Presentation Title: Single-cell RNA-sequencing analysis of human inner ear organoids using AutoClustR: A computational tool for unbiased cell type discovery
Author Name(s): Daniel R. Romano, Alex Solivais, Jing Nie, Eri Hashino
Abstract: Sensorineural hearing loss is the most common form of permanent hearing loss, which is itself among the most prevalent sensory impairments. While hearing aids and cochlear implants provide great benefit to many hearing-impaired individuals, they are not curative. More precise approaches will undoubtedly require a deeper understanding of developmental and pathological processes in the inner ear. Droplet-based single-cell RNA sequencing (scRNA-seq) has recently emerged as a powerful tool for dissecting these processes.
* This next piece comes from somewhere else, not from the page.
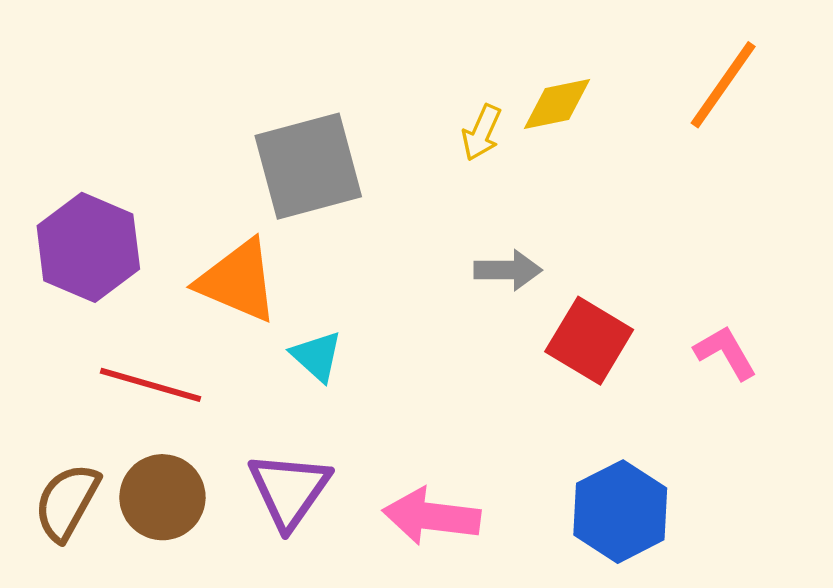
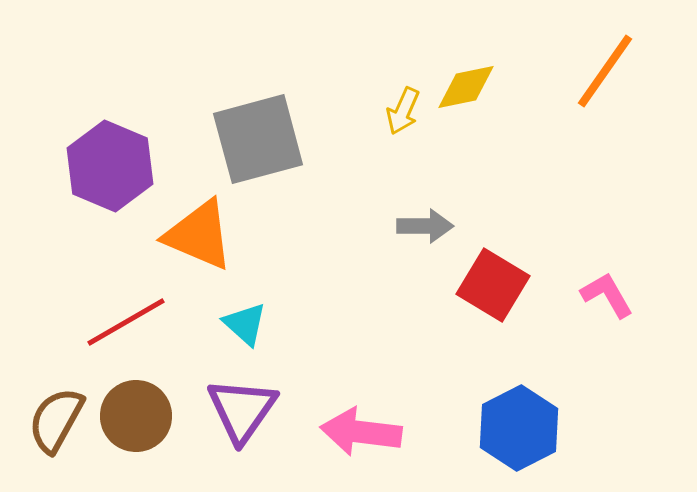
purple hexagon: (88, 247) -> (110, 166), moved
cyan triangle: (317, 356) -> (245, 324), moved
red line: (151, 385) -> (126, 322), turned -46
Unsupervised clustering is a crucial step in scRNA-seq analysis, as cell clusters are presumed to correspond with distinct cell types, subtypes, and states. However, current clustering algorithms are driven by cluster number estimates, which are not readily available for potentially fruitful applications of scRNA-seq, such as the discovery of cell types and the validation, optimization, and comparison of stem cell differentiation protocols. To address this problem, we developed AutoClustR, an R-based computational tool for unbiased clustering of scRNA-seq data. Using seventeen datasets, we show that AutoClustR outperforms two similarly focused tools. Next, we used AutoClustR to reveal an unprecedented – and previously unappreciated – cellular diversity within stem cell-derived inner ear organoids. We envisage AutoClustR as invaluable to the ultimate development of cell-based and gene therapies for sensorineural hearing loss.